Exactly the lines below, starting with the one containing "aku (169, 177)" and going on through the one containing "Nom (216, 1974)", must be reproduced, both ends included, and no pictures with them.

- - - - - - -

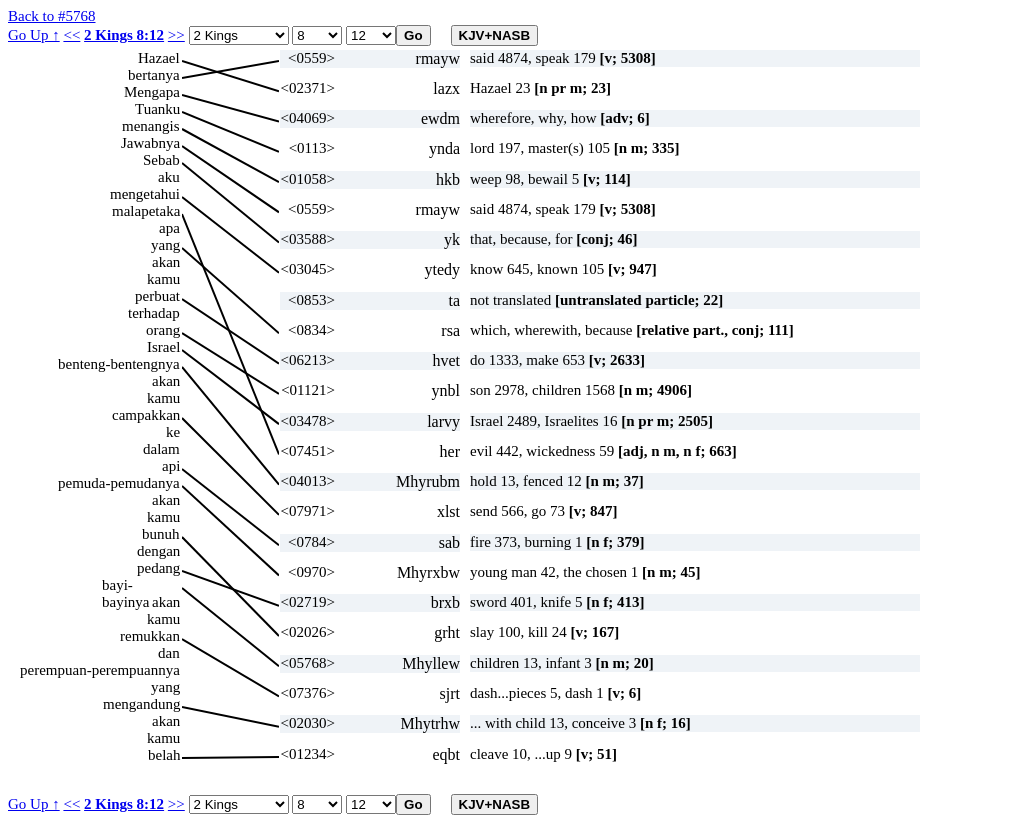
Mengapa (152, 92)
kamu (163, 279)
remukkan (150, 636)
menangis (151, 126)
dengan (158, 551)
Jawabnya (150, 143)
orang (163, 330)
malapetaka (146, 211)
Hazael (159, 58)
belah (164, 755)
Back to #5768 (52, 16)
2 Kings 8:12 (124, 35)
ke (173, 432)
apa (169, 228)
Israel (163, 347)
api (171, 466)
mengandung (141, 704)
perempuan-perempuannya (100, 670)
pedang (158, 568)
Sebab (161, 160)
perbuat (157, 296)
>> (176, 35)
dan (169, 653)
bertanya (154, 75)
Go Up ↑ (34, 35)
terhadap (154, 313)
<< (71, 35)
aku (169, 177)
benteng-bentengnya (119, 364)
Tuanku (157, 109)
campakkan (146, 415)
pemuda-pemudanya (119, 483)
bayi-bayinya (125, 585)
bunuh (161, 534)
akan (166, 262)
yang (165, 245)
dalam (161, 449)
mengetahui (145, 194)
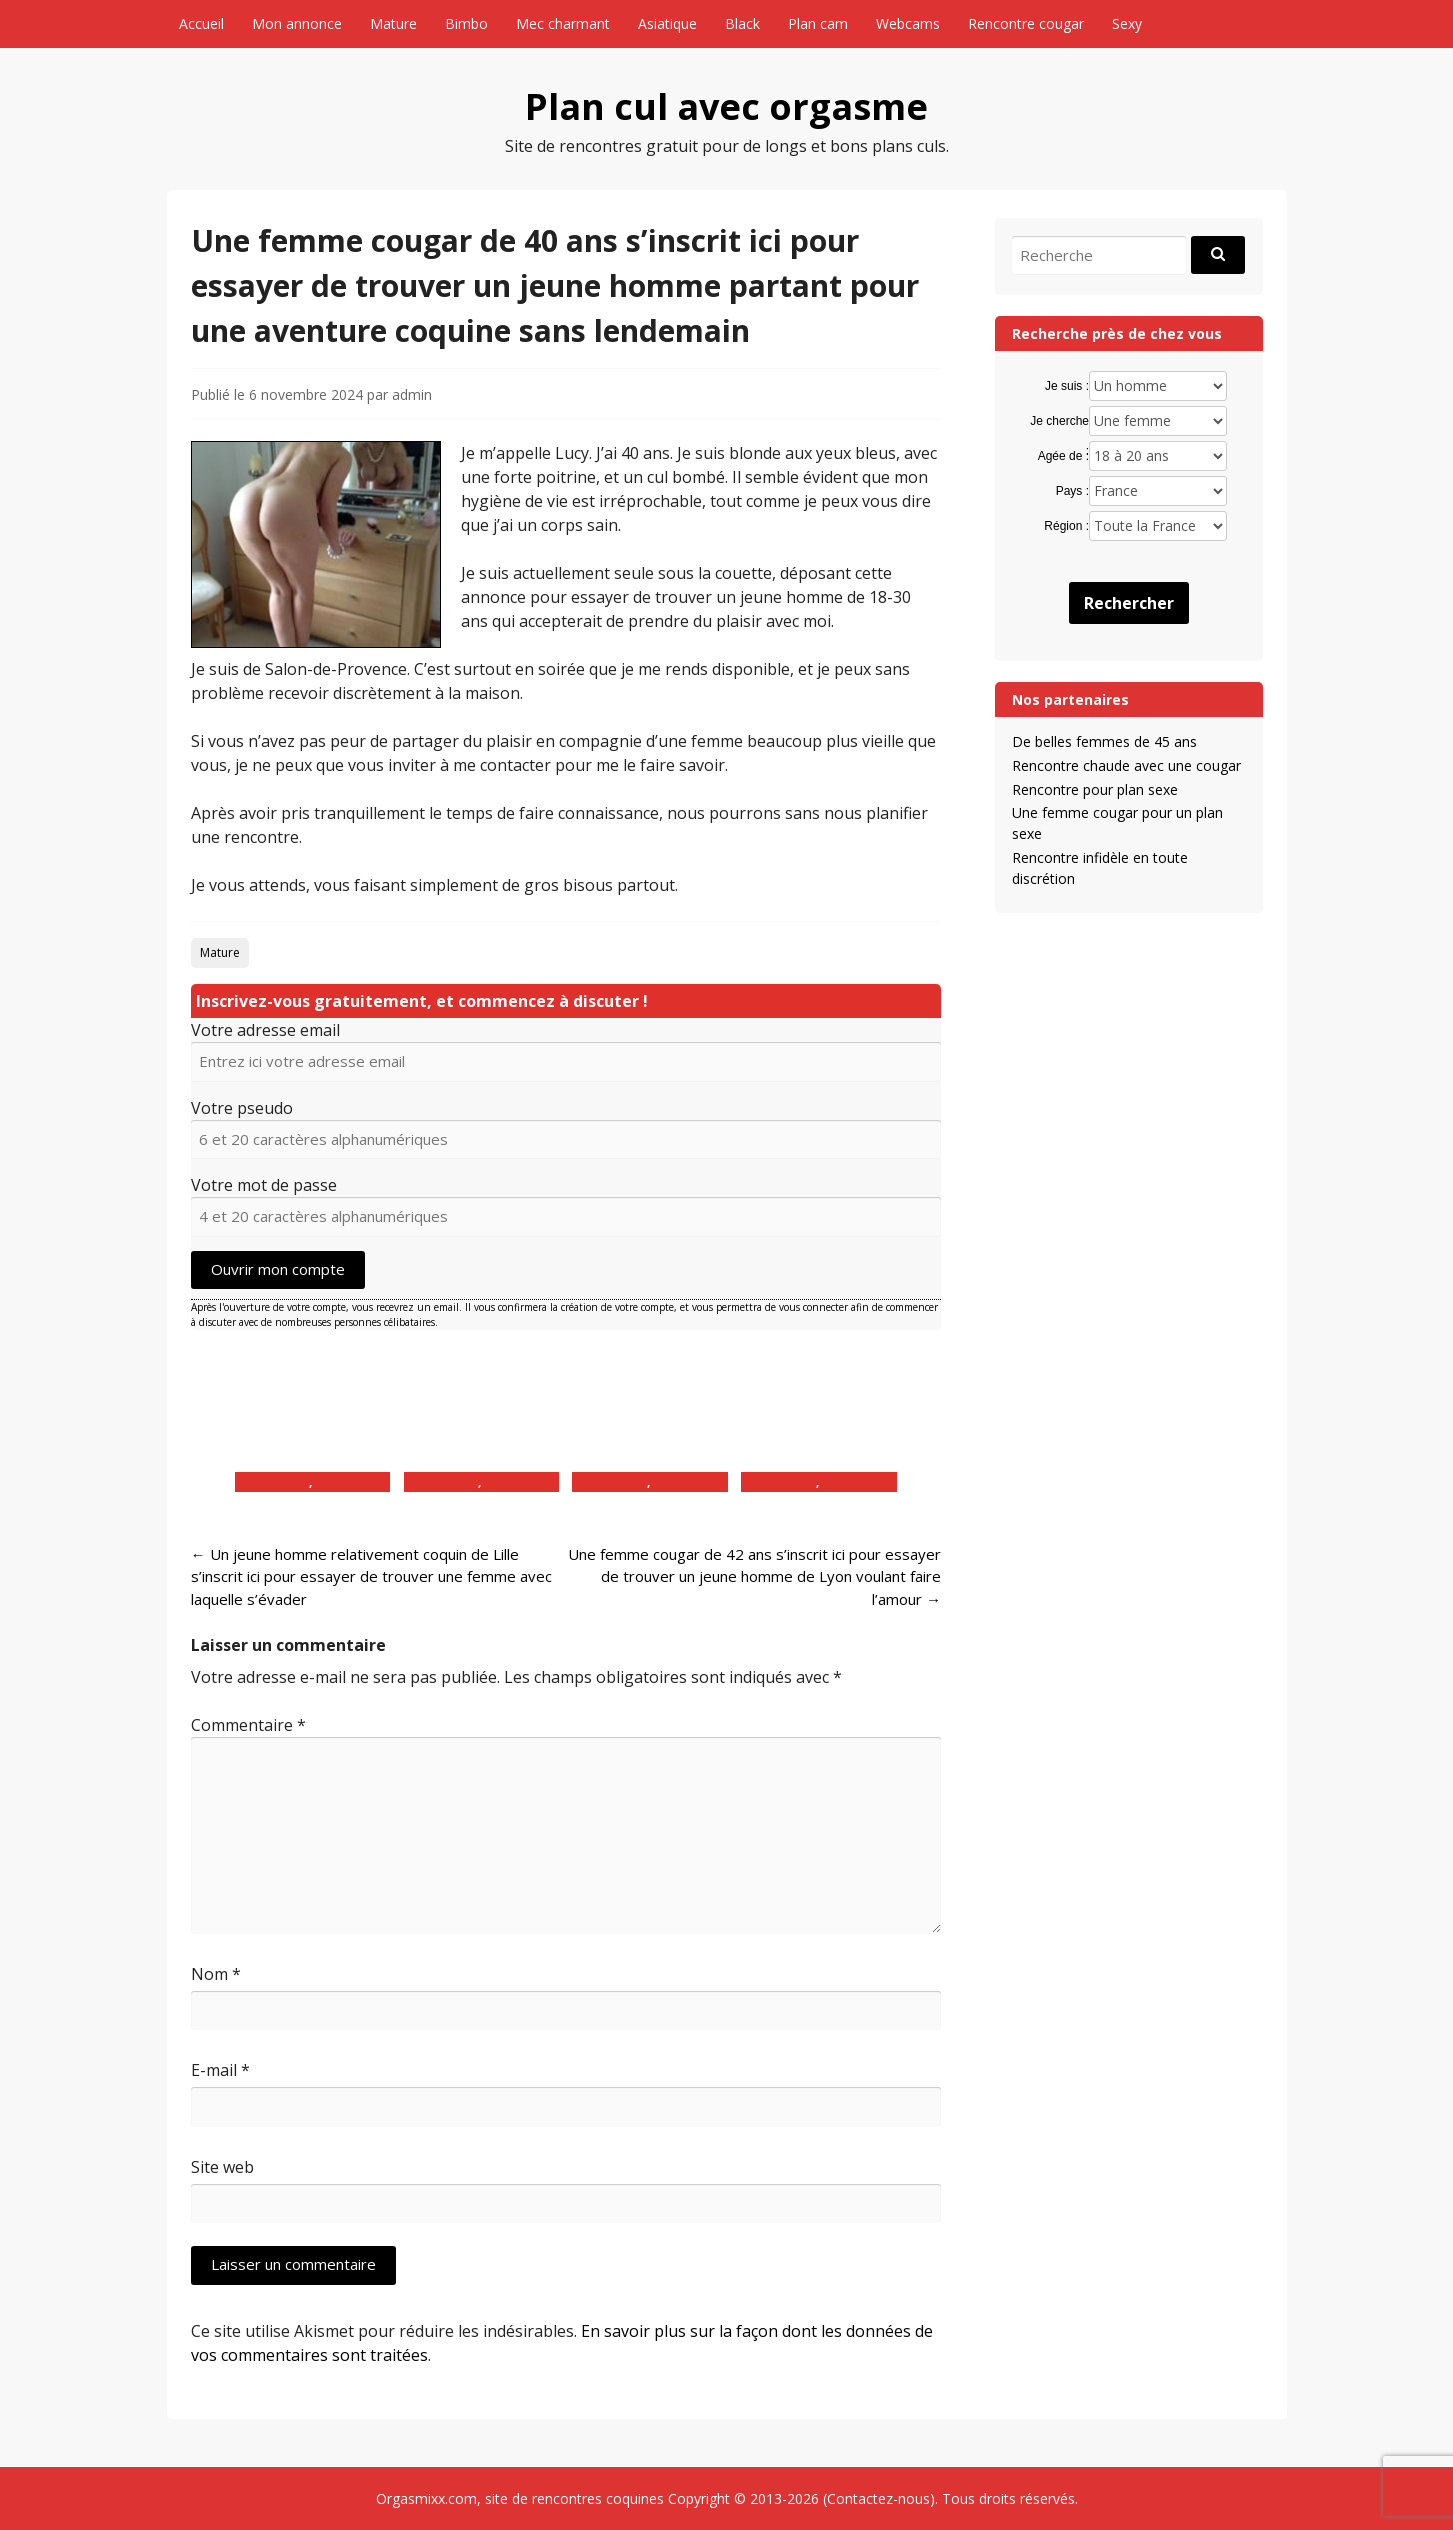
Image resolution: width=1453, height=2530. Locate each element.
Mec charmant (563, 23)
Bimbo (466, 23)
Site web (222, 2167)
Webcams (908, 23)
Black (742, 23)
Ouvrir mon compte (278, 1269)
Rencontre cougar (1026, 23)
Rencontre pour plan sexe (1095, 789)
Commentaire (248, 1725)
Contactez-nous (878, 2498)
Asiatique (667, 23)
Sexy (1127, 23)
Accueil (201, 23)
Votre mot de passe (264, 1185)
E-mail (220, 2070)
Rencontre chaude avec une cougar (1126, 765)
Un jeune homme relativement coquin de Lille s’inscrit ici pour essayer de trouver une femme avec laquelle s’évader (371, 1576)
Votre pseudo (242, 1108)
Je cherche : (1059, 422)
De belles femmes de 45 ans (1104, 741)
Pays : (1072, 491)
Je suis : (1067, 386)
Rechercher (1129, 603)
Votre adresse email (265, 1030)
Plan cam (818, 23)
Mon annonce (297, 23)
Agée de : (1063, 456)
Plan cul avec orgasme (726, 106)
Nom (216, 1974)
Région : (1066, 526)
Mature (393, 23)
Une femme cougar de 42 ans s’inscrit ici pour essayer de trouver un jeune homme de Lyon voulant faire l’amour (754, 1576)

- - - - - - -

- [RESULT]
aku (169, 177)
benteng-bentengnya (119, 364)
Tuanku (157, 109)
campakkan (146, 415)
pemuda-pemudanya (119, 483)
bayi-bayinya (125, 585)
bunuh (161, 534)
akan (166, 262)
yang (165, 245)
dalam (161, 449)
mengetahui (145, 194)
Image resolution: width=1453, height=2530. Locate each element.
Mec charmant (563, 23)
Bimbo (466, 23)
Site web (222, 2167)
Webcams (908, 23)
Black (742, 23)
Ouvrir mon compte (278, 1269)
Rencontre cougar (1026, 23)
Rencontre pour plan sexe (1095, 789)
Commentaire (248, 1725)
Contactez-nous (878, 2498)
Asiatique (667, 23)
Sexy (1127, 23)
Accueil (201, 23)
Votre mot de passe (264, 1185)
E-mail (220, 2070)
Rencontre chaude avec une cougar (1126, 765)
Un jeune homme relativement coquin de Lille s’inscrit ici pour essayer de trouver une femme avec laquelle s’évader (371, 1576)
Votre pseudo (242, 1108)
Je cherche : (1059, 422)
De belles femmes de 45 ans (1104, 741)
Pays : (1072, 491)
Je suis : (1067, 386)
Rechercher (1129, 603)
Votre adresse email (265, 1030)
Plan cam (818, 23)
Mon annonce (297, 23)
Agée de : (1063, 456)
Plan cul avec orgasme (726, 106)
Nom (216, 1974)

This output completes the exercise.